The data:
===============
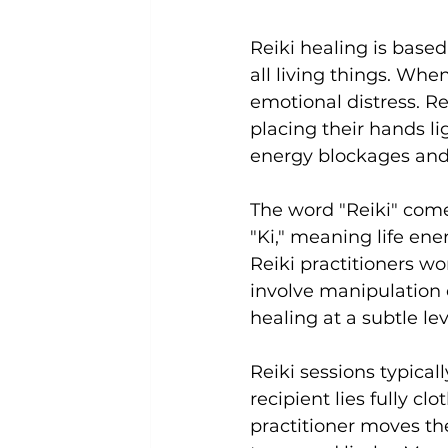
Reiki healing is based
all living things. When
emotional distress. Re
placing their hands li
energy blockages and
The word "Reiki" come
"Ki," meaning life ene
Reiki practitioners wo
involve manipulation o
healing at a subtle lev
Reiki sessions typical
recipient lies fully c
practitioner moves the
===============
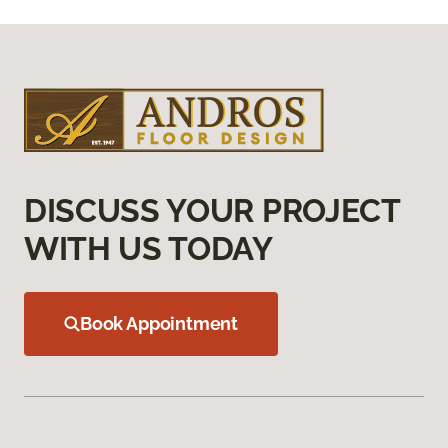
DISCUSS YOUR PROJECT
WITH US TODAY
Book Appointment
===============
Activity: Number of lines above with the word "Reiki": state it alone.

Worked solution: 4